I am trying to transpose the columns to rows and load it to the data base. My input is the Json file.
{"09087":{"values": ["76573433","2222322323","768346865"],"values1": ["7686548898","33256768","09864324567"],"values2": ["234523723","64238793333333","75478393333"],"values3": ["87765","46389333","9234689677"]},"090881": {"values": ["76573443433","22276762322323","7683878746865"],"values1": ["768637676548898","3398776256768","0986456834324567"],"values2": ["23877644523723","64238867658793333333","754788776393333"],"values3": ["87765","46389333","9234689677"]}}
Pyspark:
df = spark.read.option("multiline", "true").format("json").load("testfile.json")
Schema:
root
|-- 09087: struct (nullable = true)
| |-- values: array (nullable = true)
| | |-- element: string (containsNull = true)
| |-- values1: array (nullable = true)
| | |-- element: string (containsNull = true)
| |-- values2: array (nullable = true)
| | |-- element: string (containsNull = true)
| |-- values3: array (nullable = true)
| | |-- element: string (containsNull = true)
|-- 090881: struct (nullable = true)
| |-- values: array (nullable = true)
| | |-- element: string (containsNull = true)

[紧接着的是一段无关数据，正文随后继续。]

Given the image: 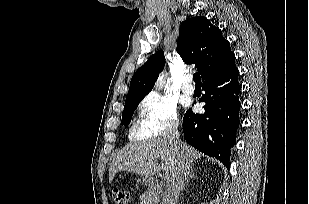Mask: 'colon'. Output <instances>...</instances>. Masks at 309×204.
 <instances>
[{
    "label": "colon",
    "instance_id": "5ec220e1",
    "mask_svg": "<svg viewBox=\"0 0 309 204\" xmlns=\"http://www.w3.org/2000/svg\"><path fill=\"white\" fill-rule=\"evenodd\" d=\"M112 197L115 204H128L130 199V193L127 190L114 189Z\"/></svg>",
    "mask_w": 309,
    "mask_h": 204
}]
</instances>
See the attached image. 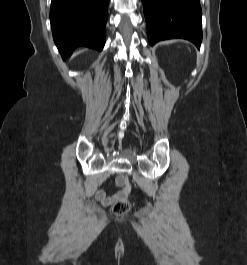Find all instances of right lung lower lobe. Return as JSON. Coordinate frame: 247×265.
<instances>
[{"label":"right lung lower lobe","mask_w":247,"mask_h":265,"mask_svg":"<svg viewBox=\"0 0 247 265\" xmlns=\"http://www.w3.org/2000/svg\"><path fill=\"white\" fill-rule=\"evenodd\" d=\"M109 0H52L50 22L55 44L65 60L78 46L101 51Z\"/></svg>","instance_id":"right-lung-lower-lobe-1"}]
</instances>
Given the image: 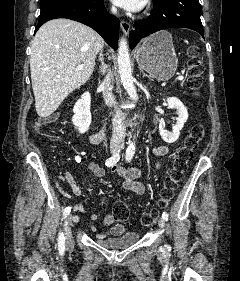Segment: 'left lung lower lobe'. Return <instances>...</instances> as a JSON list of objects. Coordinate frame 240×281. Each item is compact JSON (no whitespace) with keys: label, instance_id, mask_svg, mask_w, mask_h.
<instances>
[{"label":"left lung lower lobe","instance_id":"0a47b994","mask_svg":"<svg viewBox=\"0 0 240 281\" xmlns=\"http://www.w3.org/2000/svg\"><path fill=\"white\" fill-rule=\"evenodd\" d=\"M166 28H189L203 36L199 0H153L151 15L136 22L130 32V48L141 38Z\"/></svg>","mask_w":240,"mask_h":281}]
</instances>
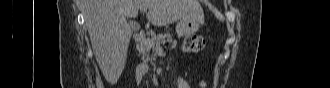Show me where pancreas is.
I'll return each instance as SVG.
<instances>
[{
	"label": "pancreas",
	"instance_id": "obj_1",
	"mask_svg": "<svg viewBox=\"0 0 330 88\" xmlns=\"http://www.w3.org/2000/svg\"><path fill=\"white\" fill-rule=\"evenodd\" d=\"M166 43L171 44V47H176L177 42L173 40L172 35L167 32L164 34L152 35L151 37H147L141 43V52L142 54L147 57V59H153L155 56L152 53L151 57L150 52L155 51L157 46L164 45Z\"/></svg>",
	"mask_w": 330,
	"mask_h": 88
}]
</instances>
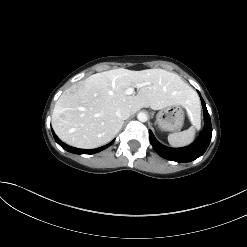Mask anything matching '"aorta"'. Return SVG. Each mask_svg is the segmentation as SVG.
Returning a JSON list of instances; mask_svg holds the SVG:
<instances>
[{
    "mask_svg": "<svg viewBox=\"0 0 247 247\" xmlns=\"http://www.w3.org/2000/svg\"><path fill=\"white\" fill-rule=\"evenodd\" d=\"M137 118L141 122H146L148 119V116L145 112H140V113H138Z\"/></svg>",
    "mask_w": 247,
    "mask_h": 247,
    "instance_id": "aorta-1",
    "label": "aorta"
}]
</instances>
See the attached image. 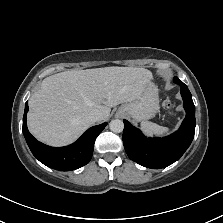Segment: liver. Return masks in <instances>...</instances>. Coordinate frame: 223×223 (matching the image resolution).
Segmentation results:
<instances>
[{
    "label": "liver",
    "mask_w": 223,
    "mask_h": 223,
    "mask_svg": "<svg viewBox=\"0 0 223 223\" xmlns=\"http://www.w3.org/2000/svg\"><path fill=\"white\" fill-rule=\"evenodd\" d=\"M153 78L134 67L71 70L45 78L29 99V131L51 146L73 142L94 124L89 113L98 109L103 120L111 107L139 98Z\"/></svg>",
    "instance_id": "6515ba94"
}]
</instances>
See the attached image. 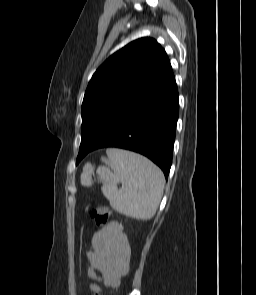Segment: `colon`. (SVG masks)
<instances>
[{
  "label": "colon",
  "mask_w": 256,
  "mask_h": 295,
  "mask_svg": "<svg viewBox=\"0 0 256 295\" xmlns=\"http://www.w3.org/2000/svg\"><path fill=\"white\" fill-rule=\"evenodd\" d=\"M88 215L96 226H102L108 222L110 214L105 206H97L88 210Z\"/></svg>",
  "instance_id": "5ec220e1"
}]
</instances>
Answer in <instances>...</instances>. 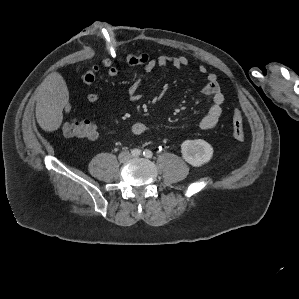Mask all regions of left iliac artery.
Segmentation results:
<instances>
[{
	"label": "left iliac artery",
	"instance_id": "obj_1",
	"mask_svg": "<svg viewBox=\"0 0 299 299\" xmlns=\"http://www.w3.org/2000/svg\"><path fill=\"white\" fill-rule=\"evenodd\" d=\"M143 155L146 157V158H151L153 153L150 151V150H145L143 152Z\"/></svg>",
	"mask_w": 299,
	"mask_h": 299
}]
</instances>
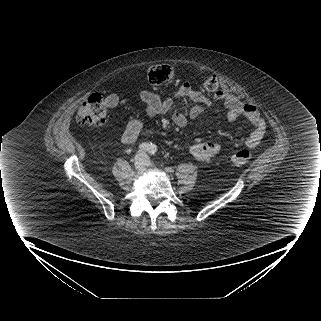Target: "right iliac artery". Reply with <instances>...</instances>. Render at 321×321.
<instances>
[{
    "label": "right iliac artery",
    "mask_w": 321,
    "mask_h": 321,
    "mask_svg": "<svg viewBox=\"0 0 321 321\" xmlns=\"http://www.w3.org/2000/svg\"><path fill=\"white\" fill-rule=\"evenodd\" d=\"M152 144L149 143H142L139 145V150L144 151V152H149L151 149Z\"/></svg>",
    "instance_id": "82829eb1"
}]
</instances>
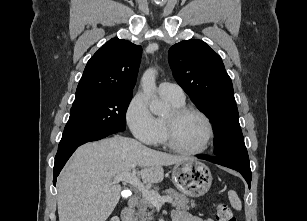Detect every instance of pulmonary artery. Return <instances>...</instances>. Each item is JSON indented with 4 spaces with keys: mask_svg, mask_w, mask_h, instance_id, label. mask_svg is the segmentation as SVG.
Returning <instances> with one entry per match:
<instances>
[{
    "mask_svg": "<svg viewBox=\"0 0 307 221\" xmlns=\"http://www.w3.org/2000/svg\"><path fill=\"white\" fill-rule=\"evenodd\" d=\"M158 91L163 97L173 101L183 102L185 100L184 91L177 84L162 82L159 84Z\"/></svg>",
    "mask_w": 307,
    "mask_h": 221,
    "instance_id": "e3ab8cb5",
    "label": "pulmonary artery"
}]
</instances>
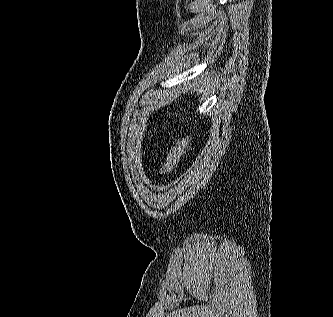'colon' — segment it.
<instances>
[{"instance_id": "obj_1", "label": "colon", "mask_w": 333, "mask_h": 317, "mask_svg": "<svg viewBox=\"0 0 333 317\" xmlns=\"http://www.w3.org/2000/svg\"><path fill=\"white\" fill-rule=\"evenodd\" d=\"M188 144V137L183 136L179 138L172 149L170 150L166 161L157 169V174L159 176H165L174 168L179 157L184 153Z\"/></svg>"}]
</instances>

| |-- values1: array (nullable = true)
| | |-- element: string (containsNull = true)
| |-- values2: array (nullable = true)
| | |-- element: string (containsNull = true)
| |-- values3: array (nullable = true)
| | |-- element: string (containsNull = true)
Data:
df.show()
+--------------------+--------------------+
| 09087| 090881|
+--------------------+--------------------+
|{[76573433, 22223...|{[76573443433, 22...|
+--------------------+--------------------+
OUTPUT:
Name values values1 values2 values3
09087 76573433 7686548898 234523723 87765
09087 2222322323 33256768 64238793333333 9234689677
09087 768346865 09864324567 75478393333 46389333
090881 76573443433 768637676548898 23877644523723 87765
090881 22276762322323 3398776256768 64238867658793333333 46389333
090881 7683878746865 0986456834324567 754788776393333 9234689677
Actually I just gave 2 columns as input but I have lot of them. I have been trying this- could someone please help me on this. Thanks in advance.
如果你对这篇内容有疑问,欢迎到本站社区发帖提问 参与讨论,获取更多帮助,或者扫码二维码加入 Web 技术交流群。

绑定邮箱获取回复消息
由于您还没有绑定你的真实邮箱,如果其他用户或者作者回复了您的评论,将不能在第一时间通知您!
发布评论
评论(2)
我的Scala解决方案的Pyspark翻译:
Pyspark translation of my scala solution:
有关
for more info on arrays_zip see here.